Electrical engineering, to a degree more than many other fields of engineering, features coexisting, interacting quantities over many orders of magnitude. Both a $1 \Omega$ resistor and a $1\ \text{M} \Omega = 10^6 \Omega$ resistor are common, and it is not unusual to find a circuit board that features at least one of each.
Determining if a particular resistor should be $100\ \Omega \text{,}\ 1\ \text{K} \Omega \text{,}\ 10\ \text{K} \Omega \text{, or}\ 100\ \text{K} \Omega$ is far more important than whether it should be $1\ \text{K} \Omega \ \text{or}\ 2.2\ \text{K} \Omega$.
Logarithms compress values from many orders of magnitude down to a smaller space.
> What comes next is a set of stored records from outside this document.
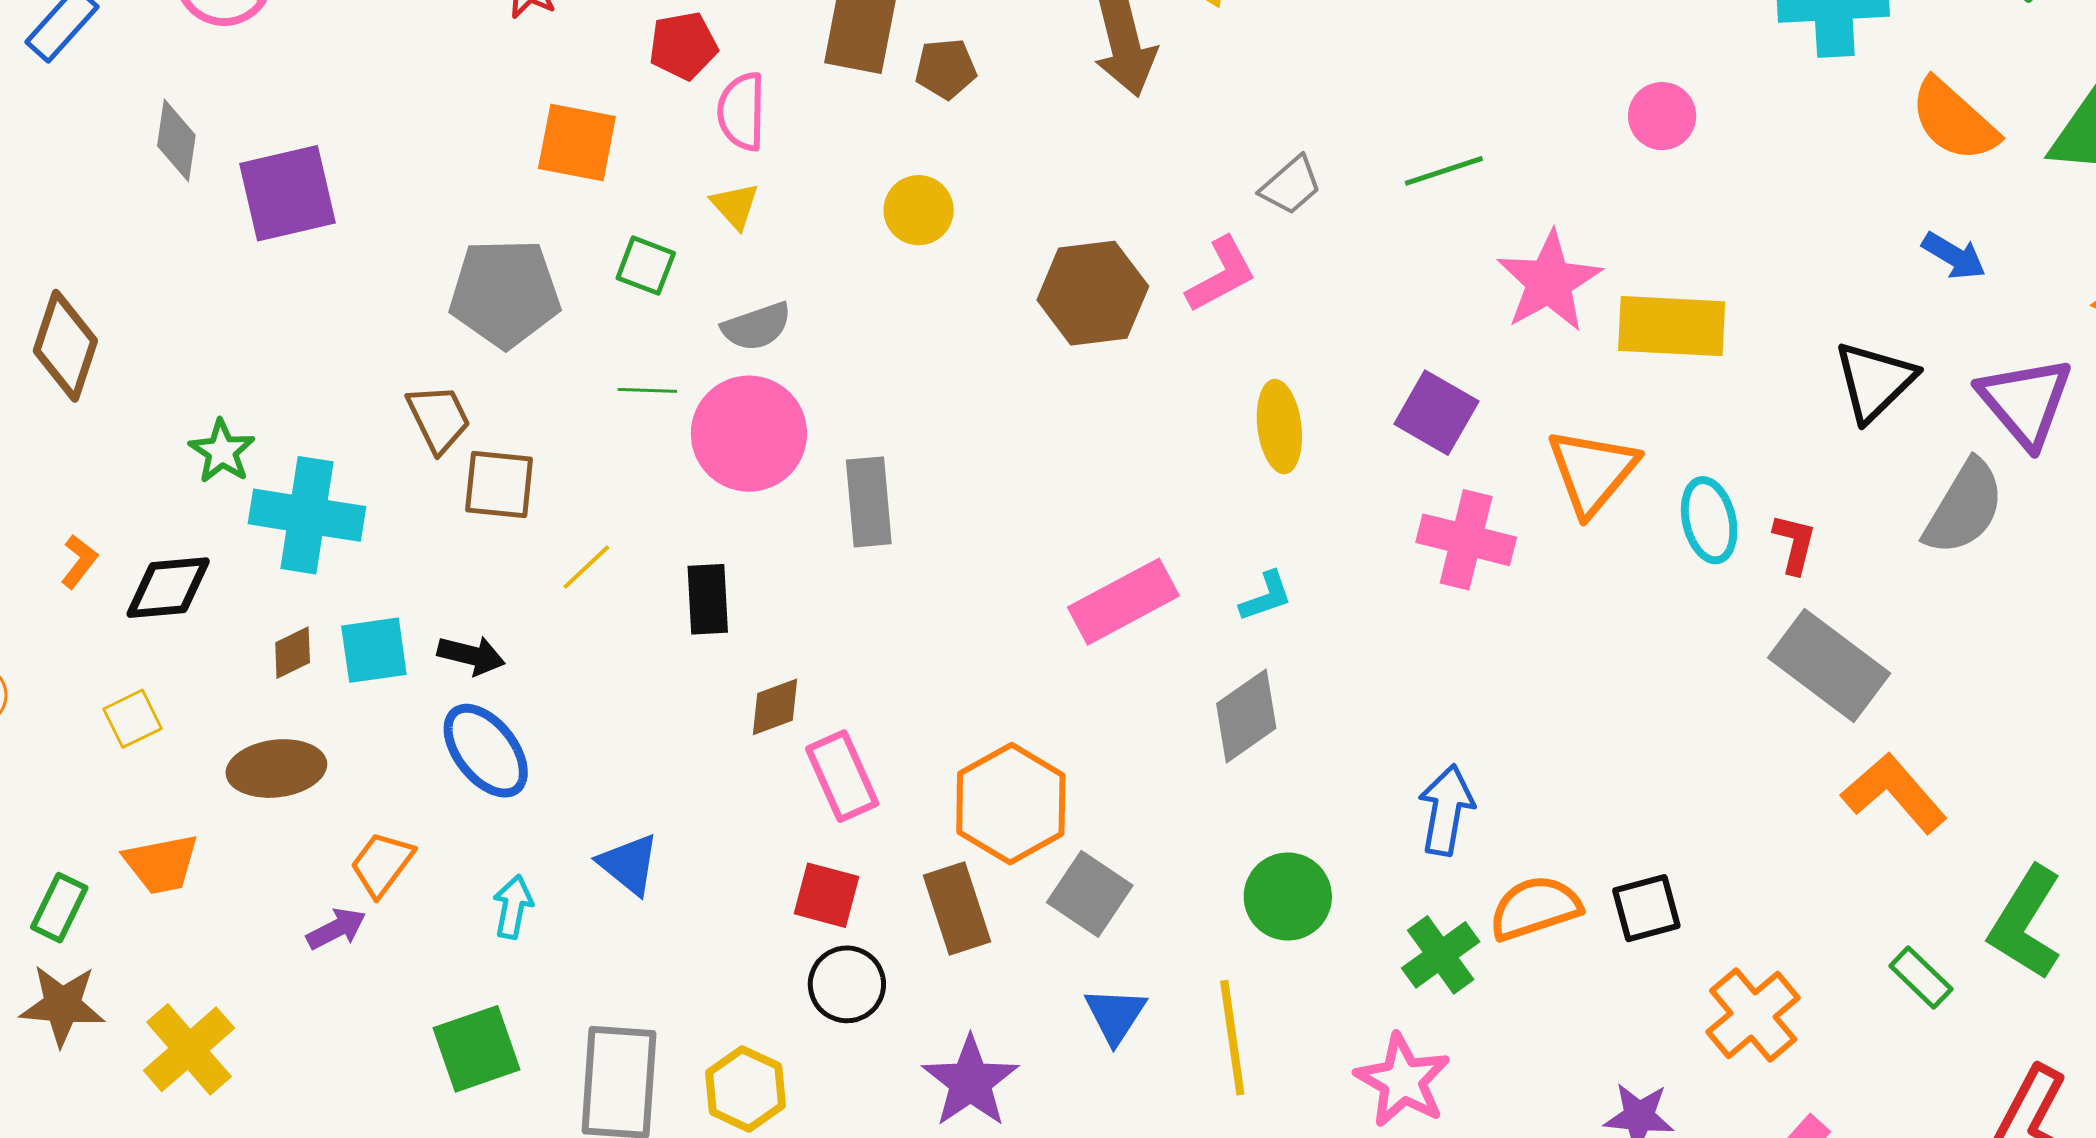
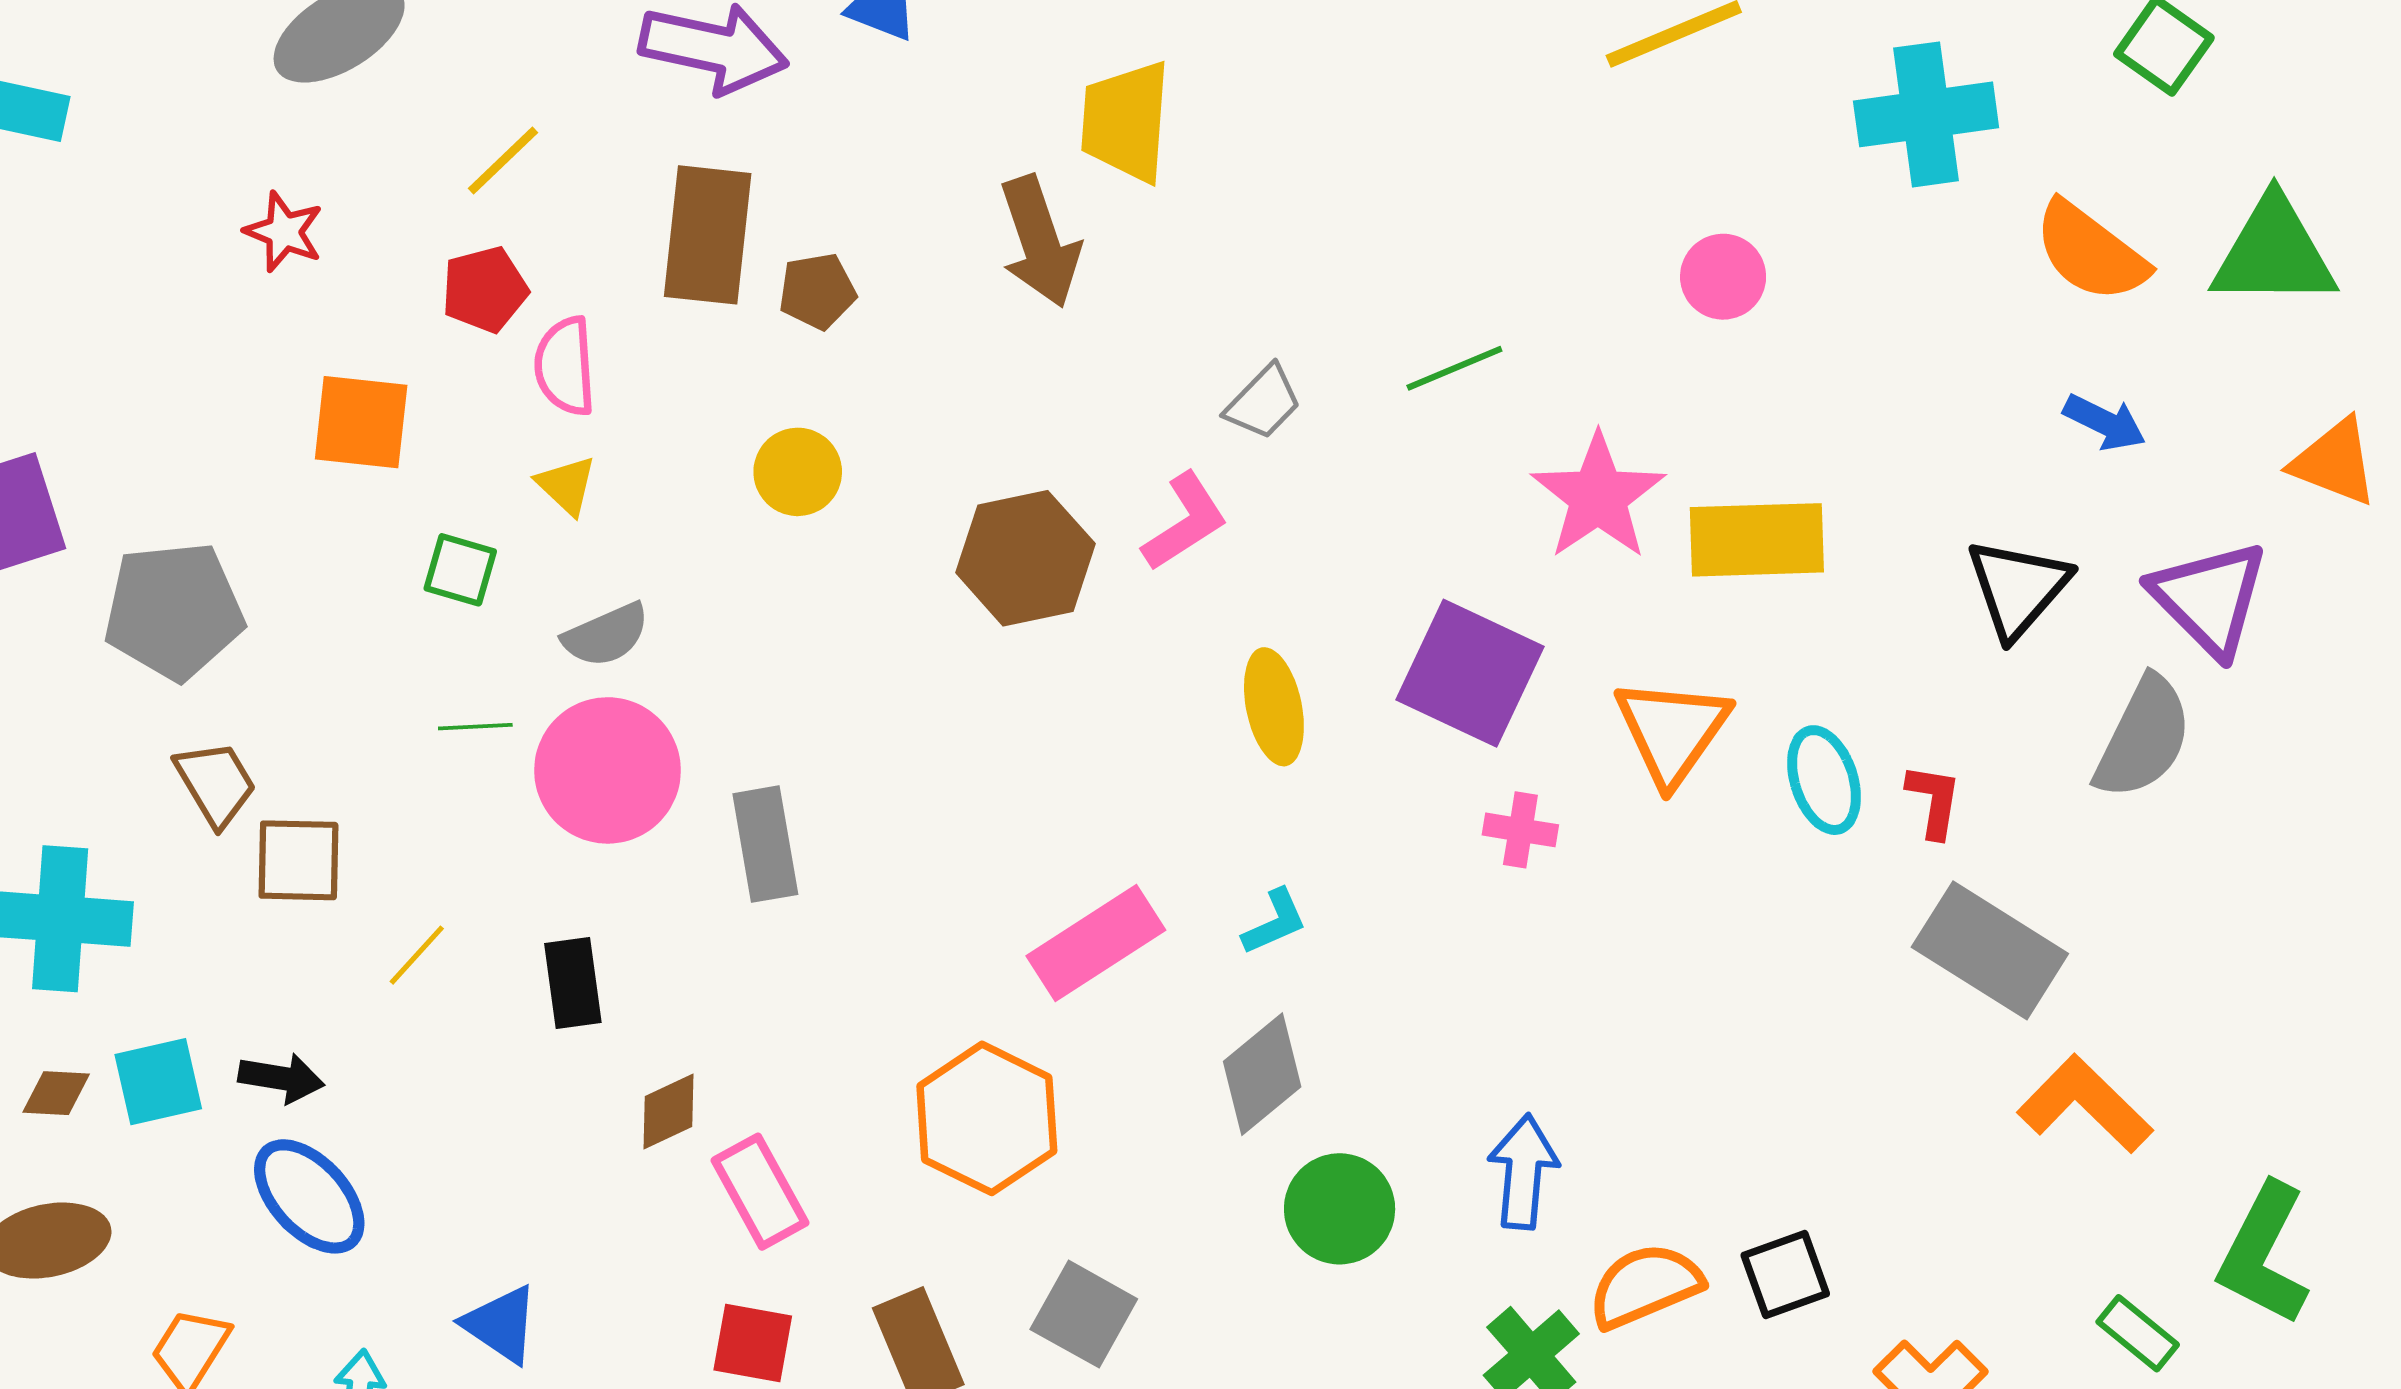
gray pentagon: (505, 293) -> (174, 611), moved
purple square: (1436, 413) -> (1470, 673), size x1.4
pink cross: (1466, 540) -> (1520, 830), size x0.6
brown diamond: (293, 653) -> (56, 1093), turned 34
orange hexagon: (1011, 804) -> (987, 1118), moved
green circle: (1288, 897) -> (1340, 1209), moved

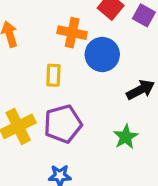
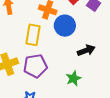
yellow rectangle: (53, 75) -> (33, 35), size x1.5

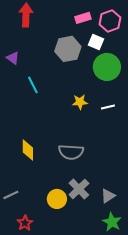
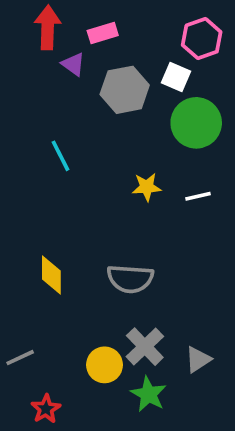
pink rectangle: (83, 18) -> (103, 33), moved
purple triangle: (13, 58) -> (73, 64), moved
green star: (112, 222) -> (149, 394), moved

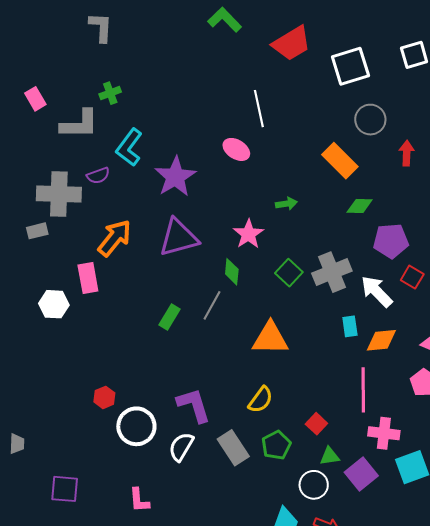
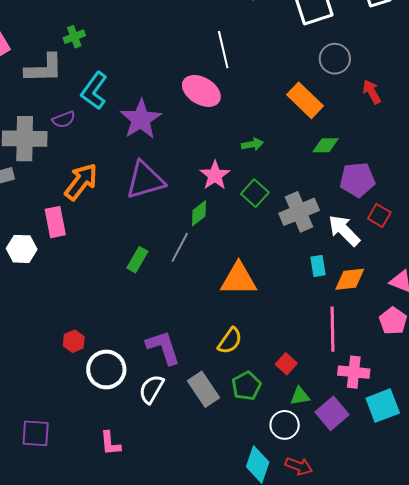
pink ellipse: (236, 149) -> (201, 91), size x1.4
red arrow: (407, 153) -> (372, 92), turned -30
green diamond: (232, 272) -> (199, 213), turned 48
green square: (289, 273) -> (255, 193), moved

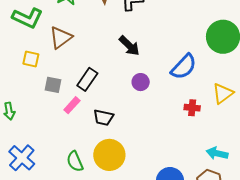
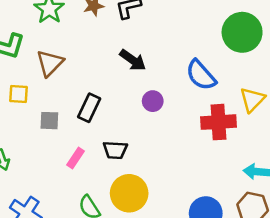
blue semicircle: (184, 67) -> (201, 75), turned 104
pink rectangle: (72, 105) -> (75, 158), moved
red cross: (192, 108) -> (218, 122), size x1.8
Some of the basic rules about logarithms to remember include:
$$ \begin{align} \log_b (b^x) & = x \\ b^{\log_b x} & = x \\ \log_b 1 & = 0 \\ \log_b b & = 1 \\ \log_b (x \cdot y) & = \log_b x + \log_b y \\ \log_b (\frac {x} {y}) & = \log_b x - \log_b y \\ \log_b (x^y) & = y \cdot \log_b x \\ \log_y x & = \frac {\log_b x} {\log_b y} \quad \text{for any} \ b>1 \end{align} $$
(The equation $\log_2 16 = 4$ is read aloud as: "The log-base-two of sixteen equals four.")
If the base is not explicitly specified, the context usually determines the intended base. Base $b=10$ is commonly used in engineering and is commonly written as $\log(x)$. In mathematics, the natural base $b=e=2.71828\dots$ is commonly used and written as $\ln(x)$. In computer science, base $b=2$ is commonly used and written as $\lg(x)$. If it's ever unspecified and unclear, ask.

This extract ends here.